Agent Platform での Resource Manager のユースケースは次のとおりです。

  • リソースとデータの分離と、きめ細かいアクセス制御を確保するために、チームや部門ごとに個別のプロジェクトを作成します。
  • 保護セキュリティ ポリシーを AI ワークロードに適用します。
  • トレーニング ジョブでの GPU 使用量の割り当てを定義して、費用の超過を防ぎます。
  • 新しいプロジェクトに必要な Cloud Storage バケットと Compute Engine インスタンスの作成を自動化します。
  • 特定プロジェクトのリソース使用パターンを追跡して分析し、リソース割り当てを最適化します。
  • 監査レポートを生成して、データ ガバナンスとセキュリティ ポリシーに準拠していることを証明します。

Secret Manager のユースケース

Agent Platform での Secret Manager のユースケースは次のとおりです。

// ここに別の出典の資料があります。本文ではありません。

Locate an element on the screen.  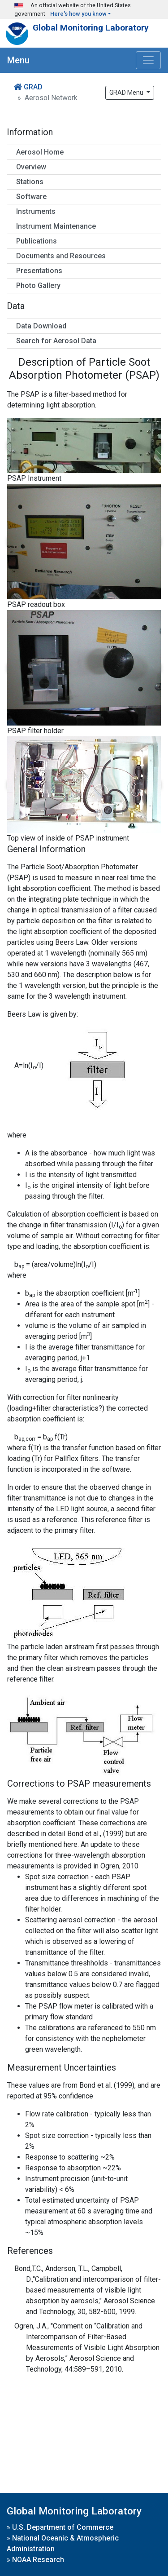 Here's how you know [button] is located at coordinates (78, 13).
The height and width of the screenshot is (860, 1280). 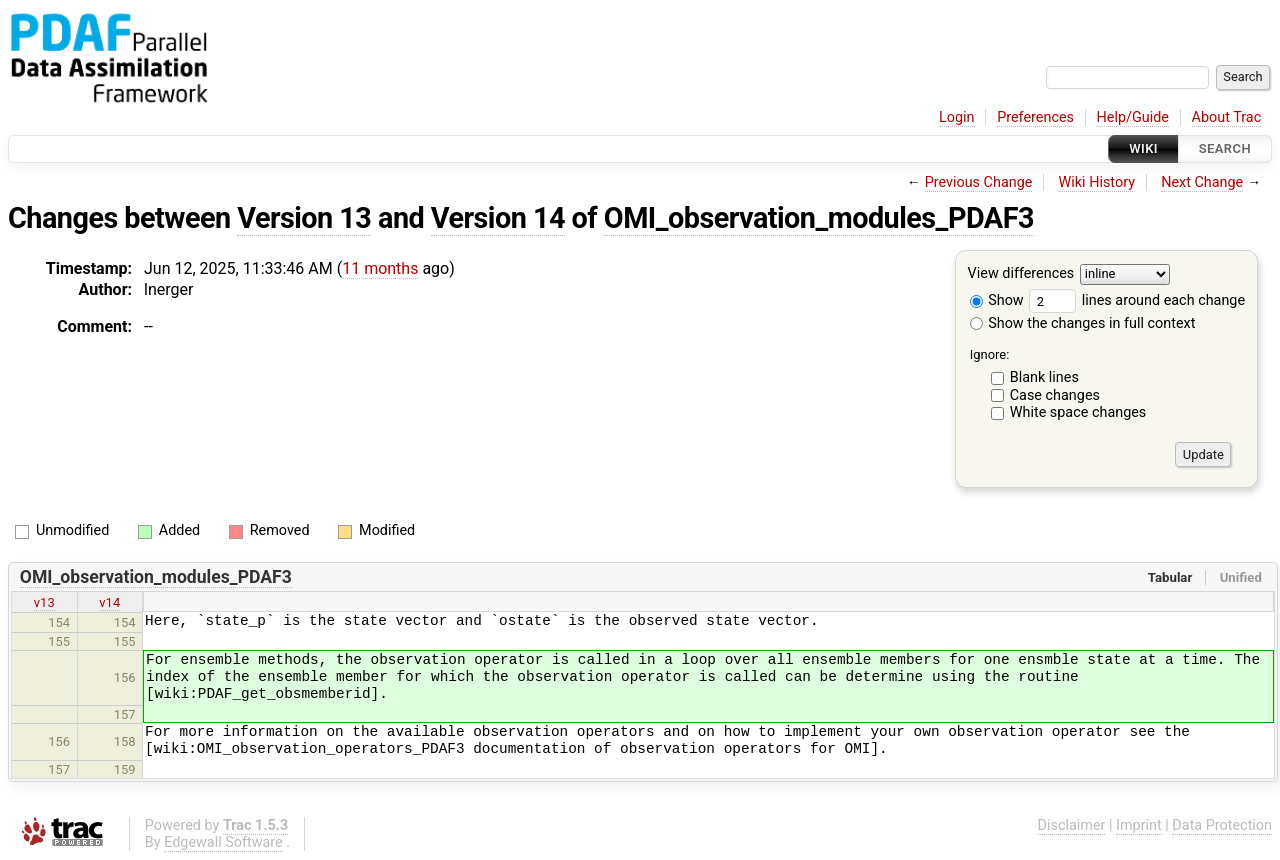 I want to click on Wiki, so click(x=1143, y=148).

  • モデルのトレーニングで使用される外部データソースにアクセスするための API キーを保存します。
  • 安全なアクセスを実現するため、予測パイプライン内のデータベース認証情報を暗号化します。
  • サービス間の安全な通信のために一時的なアクセス トークンをプロビジョニングします。
  • 通信チャネルの暗号化に使用する秘密鍵と証明書を保護します。
  • ML ワークフローで使用するサードパーティ サービスのパスワードと認証情報を管理します。

VPC のユースケース

Agent Platform での VPC のユースケースは次のとおりです。

  • VPC ネットワーク内できめ細かいファイアウォール ルールとアクセス制御を定義して、トラフィックを制限し、特定のリソースへの承認済み接続のみを許可します。

  • 機能またはセキュリティ要件に基づいて、Agent Platform リソースを個別の VPC ネットワークに整理します。

    このタイプの組織は、リソースを分離し、異なるプロジェクトやチーム間の不正アクセスを防ぐのに役立ちます。機密データを含むモデルのトレーニングなど、機密性の高いワークロード専用の VPC ネットワークを作成し、承認されたユーザーとサービスのみがネットワークにアクセスできるようにします。